By adjusting these parameters, you can fine-tune the strictness of voice segmentation to better suit your application needs.

- **Silero v5 Performance**:

The performance of Silero model v5 may vary, and adjusting the thresholds might be necessary to achieve optimal results. There are also discussions on this topic, such as [this one](https://github.com/SYSTRAN/faster-whisper/issues/934#issuecomment-2439340290).

## Algorithm Explanation

### ONNX Runtime for Silero VAD

This library leverages **ONNX Runtime (C++)** to run the Silero VAD models efficiently.
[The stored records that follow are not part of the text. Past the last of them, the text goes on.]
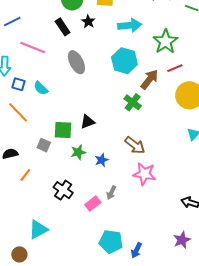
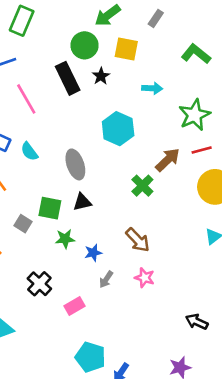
cyan arrow: (130, 25) -> (152, 88), size x0.7
black rectangle: (63, 27) -> (68, 78), size x1.4
pink line: (33, 47) -> (26, 99), turned 30
cyan hexagon: (124, 61) -> (118, 129), moved
gray ellipse: (76, 62) -> (75, 164), moved
pink star: (144, 174) -> (145, 278), size x0.7
gray arrow: (111, 193) -> (106, 279), moved

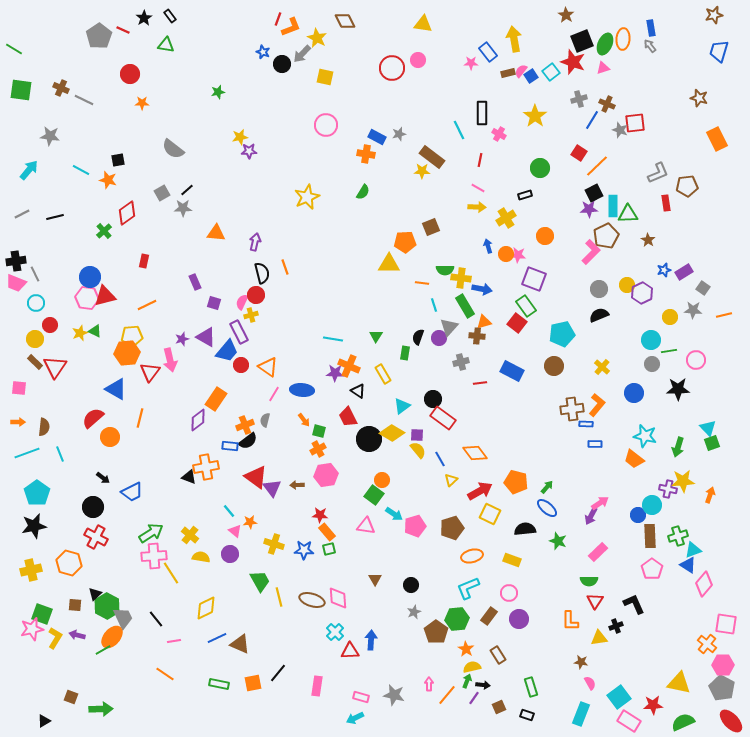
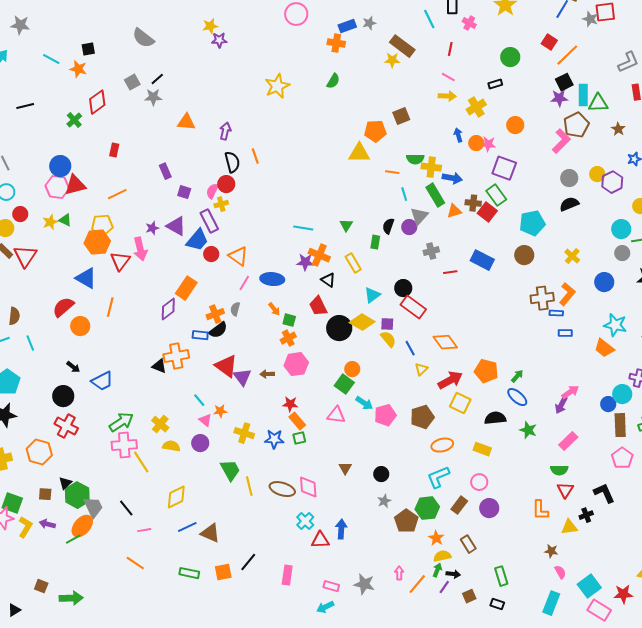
blue rectangle: (377, 137) -> (347, 26), turned -48
brown cross: (477, 336) -> (473, 203), moved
By utilizing ONNX Runtime, the library achieves high-performance inference across different platforms (iOS/macOS), ensuring fast and accurate voice activity detection.

### Why Use WebRTC's Audio Processing Module (APM)?

This library utilizes WebRTC's APM for several key reasons:

- **High-pass Filtering**: Removes low-frequency noise.

- **Noise Suppression**: Reduces background noise for clearer voice detection.

- **Gain Control**: Adaptive digital gain control enhances audio levels.

- **Sample Rate Conversion**: Silero VAD requires a sample rate of 16 kHz, and APM ensures conversion from other sample rates (8, 24, or 48 kHz).

### Audio Processing Workflow

1. **Input Audio Configuration**: The library supports sample rates of 8 kHz, 16 kHz, 24 kHz, and 48 kHz.

2. **Audio Preprocessing**:

   - The audio is split into chunks based on the sample rate.

   - APM processes these chunks with filters and gain adjustments.

   - Audio is converted to 16 kHz for Silero VAD compatibility.

3. **Voice Activity Detection**:

   - The processed audio chunks are passed to Silero VAD.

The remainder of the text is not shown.